GIVEN DATA ::
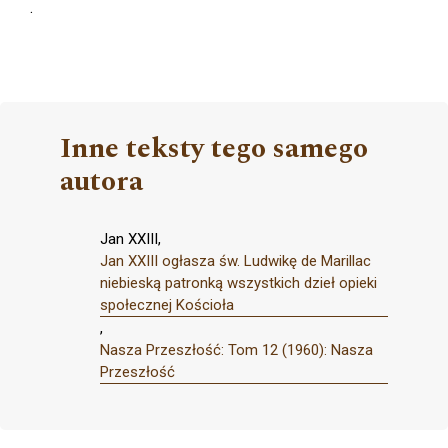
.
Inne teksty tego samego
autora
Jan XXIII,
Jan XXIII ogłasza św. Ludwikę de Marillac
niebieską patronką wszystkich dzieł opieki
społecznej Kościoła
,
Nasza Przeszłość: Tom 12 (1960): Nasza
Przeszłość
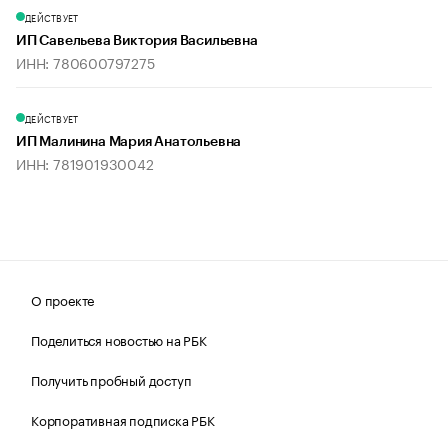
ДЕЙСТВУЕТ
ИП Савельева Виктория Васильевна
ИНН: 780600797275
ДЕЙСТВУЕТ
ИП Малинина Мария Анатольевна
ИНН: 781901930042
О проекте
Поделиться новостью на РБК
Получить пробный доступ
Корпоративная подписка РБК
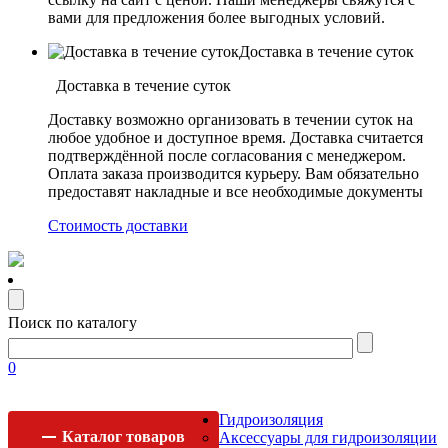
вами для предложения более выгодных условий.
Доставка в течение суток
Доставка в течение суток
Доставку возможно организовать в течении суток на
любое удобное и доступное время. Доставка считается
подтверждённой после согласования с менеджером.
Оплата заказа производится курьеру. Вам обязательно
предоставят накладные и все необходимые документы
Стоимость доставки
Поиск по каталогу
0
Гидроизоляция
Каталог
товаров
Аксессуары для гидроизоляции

==

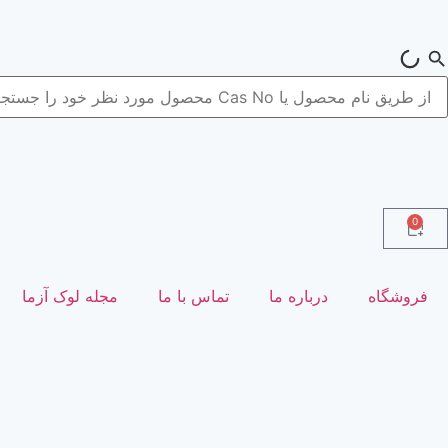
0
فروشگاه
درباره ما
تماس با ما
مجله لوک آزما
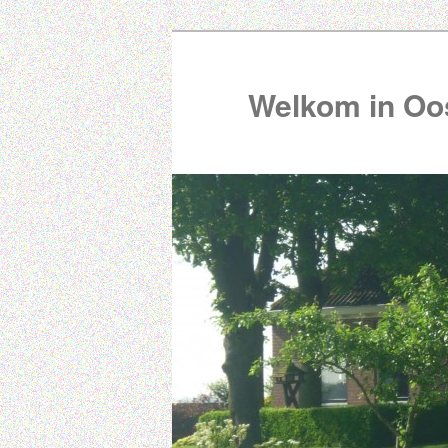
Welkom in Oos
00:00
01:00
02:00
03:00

...

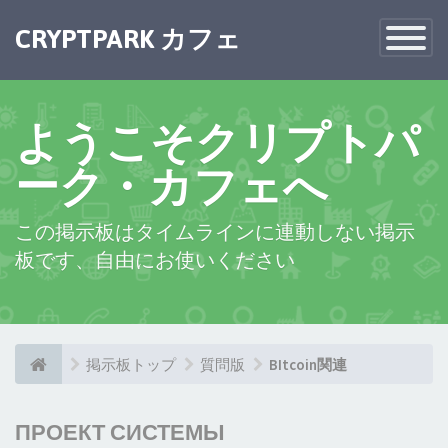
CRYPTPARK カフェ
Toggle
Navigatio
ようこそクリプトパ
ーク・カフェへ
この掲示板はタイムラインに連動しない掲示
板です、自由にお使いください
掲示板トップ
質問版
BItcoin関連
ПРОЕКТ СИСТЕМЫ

EXERCISE :: The lines holding the word "Przeszłość" are the answer. Find them in the entries and copy them.

WRITTEN ANSWER ::
Nasza Przeszłość: Tom 12 (1960): Nasza
Przeszłość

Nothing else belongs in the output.